You are an aquatic backpack
That rides to the front
For nine months
Of that who will
Give birth to you
 
Mystery pearl
Miraculous cargo
You are more than just
Flesh and bones
You are my happiness
 
Sleep on...my child
12 / CIPITIO
A legendary character from El Salvador’s folklore revolving Around other legends and characters such as the Siguanaba witch And the Cadejo dog. Cipitio derives from the Mayan-Nahuatl word for child : Cipit, Cipitl or Cipote.
 
CIPITIO
(English Version)Amilcar, Amilcar Was a kid, 
A hard headed rascal and glutton.

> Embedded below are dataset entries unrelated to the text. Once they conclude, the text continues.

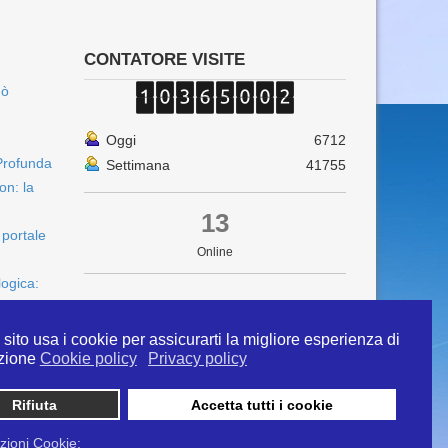
CONTATORE VISITE
uò
Oggi
6712
Profunda
Settimana
41755
on: la
13
 portale
Online
logica:
sito usa i cookie per assicurarti la migliore esperienza di
zione
Cookie policy
Privacy policy
Rifiuta
Accetta tutti i cookie
 info@ipertermiaitalia.it tel. 331/9584817 . Il
ito è diramato nel rispetto delle Linee Guida contenute
zioni Cookie:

He didn’t like bathing nor doing his homework,
 only watching television: 
nailed to his Nintendo! 
 
 At midnight he used to get up from bed and would go to the kitchen, 
to eat pupusas*, 
the family breakfast!
 And in the morning his mama would ask:
 who ate the pupusas? 
 Amilcar responded, 
he swore and nearly convinced her: Oh mother, it wasn’t me! 
 
 Yet he had a huge belly before him, bigger than an elephant’s, 
roaring louder than a lion. 
 
 But one night, 
as usual he left his bed for the kitchen 
and what was his surprise?:
 he found Cipitio 
and that night Cipitio took him to the Devil’s Gate.
 
 "And so this happens for being hard headed you see,
 Cipitio took Amilcar away! 
So, all children that misbehave 
Cipitio will take them away!" 
 
Spoken word part:
 Let it be known and be aware that Cipitio is a character of excellent Cuscatlecan, Pipil-Mayan, Quiche or Lenca mythology. 
Only child of the so called Siguanaba (Sihuehuet), the beautiful princess who for unbridled passion and pernicious disobedience was transformed into a frightful witch by the sacred council of Mayan deities. 
 
 Cipitio: 
with his beaming blood shot eyes, his belly full of worms, his straw hat and his backward feet 
dedicated himself to the strange task of consuming ashes from wood stove homes.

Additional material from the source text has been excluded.